Accade ad un certo punto che il bimbo in braccio al care-giver davanti allo specchio riconosca l’adulto che lo abbraccia, e girando lo sguardo verso di lui inizia a sospettate che se l’immagine riflessa dell’adulto è uguale a quella della persona reale che lo tiene in braccio, forse l’immagine del bimbo nello specchio appartenga a lui.
In questo momento si gioca molto del riconoscimento dell’Altro incarnato nel care giver del soggetto-bimbo: l’adulto volge lo sguardo verso il piccolo e gli dice: sì, sei proprio tu!
Questa scena l’abbiamo osservata frequentemente nella vita di ogni giorno non solo davanti allo specchio, ma nell’osservare le fotografie assieme ad un bimbo in cui è immortalato.
Lo Sguardo e la parola dell’altro identificano il soggetto, se vogliamo anche “rinchiudendolo” e contenendolo al contempo, in definizioni parziali che ne costituiranno parte dell’identità immaginaria con la quale il soggetto farà i conti anche in età adulta.
“Sei il mio bambino buono”, “sei la più brava”, “sarai un dottore”, “sei stupido, non ci arrivi”, “sei sempre agitata”, sono tutti esempi proiezioni di desideri, aspettative e chiavi di lettura da parte dell’Altro, che da un lato sosterranno identità del soggetto, dall’altro la inchioderanno a etichette con le quali il soggetto si rapporterà per il resto della sua esistenza, a volte senza averne troppa consapevolezza.
Quando si dice che il bambino nasce come soggetto parlato dall’Altro, si vuole intendere proprio questo.
Ci sono identificazioni inconsce che sono funzionali all’esistenza che a tratti possono ritorcersi contro al soggetto.
Prendiamo l’esempio del “sei il mio bambino buono” questa è una frase che ha un valore positivo, ma che in un determinato momento dell’esistenza potrebbe essere di intralcio al soggetto che l’ha fatta sua, credendo che essere buono lo avrebbe reso amabile dai genitori e successivamente dall’altro che incontrerà.
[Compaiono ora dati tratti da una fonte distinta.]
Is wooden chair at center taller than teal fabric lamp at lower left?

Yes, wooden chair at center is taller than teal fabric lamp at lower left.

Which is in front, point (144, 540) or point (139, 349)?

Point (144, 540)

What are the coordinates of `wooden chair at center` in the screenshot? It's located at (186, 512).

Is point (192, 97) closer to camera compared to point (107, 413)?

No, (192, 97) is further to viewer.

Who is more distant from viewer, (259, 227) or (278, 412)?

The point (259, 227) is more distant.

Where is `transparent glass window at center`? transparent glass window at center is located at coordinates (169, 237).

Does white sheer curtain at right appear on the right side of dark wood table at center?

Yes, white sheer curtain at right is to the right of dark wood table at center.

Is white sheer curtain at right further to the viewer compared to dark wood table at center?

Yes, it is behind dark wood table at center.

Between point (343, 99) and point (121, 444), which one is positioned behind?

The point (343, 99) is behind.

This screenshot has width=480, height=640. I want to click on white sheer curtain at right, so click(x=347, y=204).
Immaginiamo un bimbo che si è sentito ripetere questo leitmotiv fin dalla tenera età, che deve affrontare situazioni della vita in cui è essenziale potersi difendere e tirare fuori quel poco di aggressività al fine di fare valere la propria posizione. Il rischio per quel soggetto bambino-adolescente-adulto potrebbe essere quella di non riuscire ad affermare la propria identità per non disattendere l’aspettativa di bontà da parte dell’altro. Questa posizione assunta dal soggetto inconsciamente lo metterebbe nello stato di inconsapevolezza rispetto a molti obiettivi non raggiunti, e gli impedirebbe di comprendere, quale sia la causa della propria insoddisfazione, probabilmente risolvendo la questione con un retropensiero “io sono troppo buono e gli altri cattivi”, che non lo aiuterebbe a cambiare posizione e lo destinerebbe rimanere in uno stato di infelicità, di cui egli stesso è parte in causa.
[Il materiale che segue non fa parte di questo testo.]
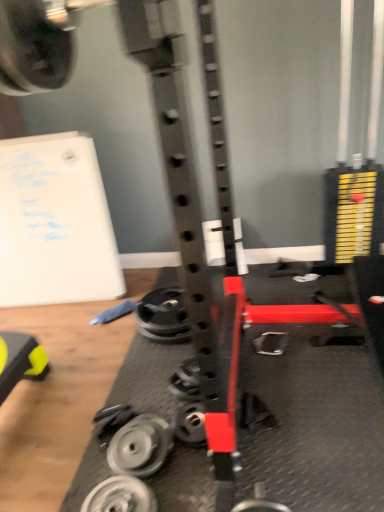 At what (x,y) coordinates should I click in order to perform the action: click on empty space that is ontop of silver metallic weight at center-left, the 2th wheel from the front (from a real-world perspective). Please return your answer as a coordinate pair (x, y). Looking at the image, I should click on (134, 444). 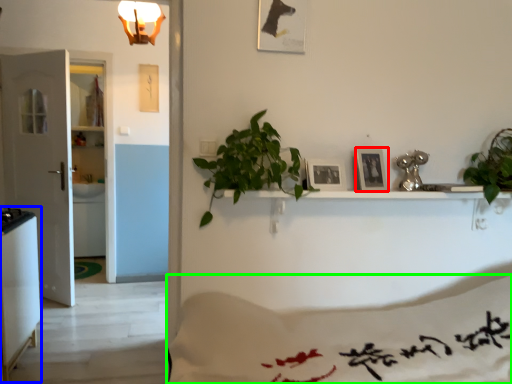 Question: Estimate the real-world distances between objects in this image. Which object is farther from picture frame (highlighted by a red box), appliance (highlighted by a blue box) or sheet (highlighted by a green box)?

Choices:
 (A) appliance
 (B) sheet

Answer: (A) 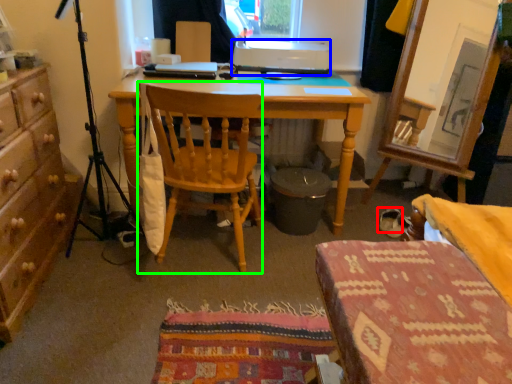 Question: Considering the real-world distances, which object is farthest from footwear (highlighted by a red box)? printer (highlighted by a blue box) or chair (highlighted by a green box)?

Choices:
 (A) printer
 (B) chair

Answer: (A)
La clinica mi ha presentato molti casi di persone che non riescono a prendere posizione e realizzare i propri progetti, perché sono continuamente sopraffatti dalle persone con cui si relazionano e dicono: “sono sempre fregato perché sono troppo bravo/a”.
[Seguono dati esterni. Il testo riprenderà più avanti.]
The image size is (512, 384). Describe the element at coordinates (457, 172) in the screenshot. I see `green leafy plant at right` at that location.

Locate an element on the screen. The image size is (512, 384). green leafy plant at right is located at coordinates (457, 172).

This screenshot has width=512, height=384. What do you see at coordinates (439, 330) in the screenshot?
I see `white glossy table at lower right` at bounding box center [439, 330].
Con questo non voglio spaventare i genitori o caregiver , inclusi gli insegnanti, rispetto al “parlare” i e ai bambini e ragazzi, anzi è bene che ci sia un desiderio verso di loro, così come è altrettanto buona cosa considerare il fatto che il legame d’amore deve permettere ai giovani soggetti di ribellarsi alle etichette esistenziali che gli sono state attribuite, se queste non gli piacciono, permettendogli di ricercare di nuove definizioni e soluzioni creative alla loro esistenza.
Questa ribellione si osserva spesso in adolescenza e talvolta in età più matura.
La domanda chi sono? e Chi voglio essere? è alla base di una possibile esistenza vivace per l’individuo umano, in cui il soggetto si senta responsabile delle proprie decisioni e scelte.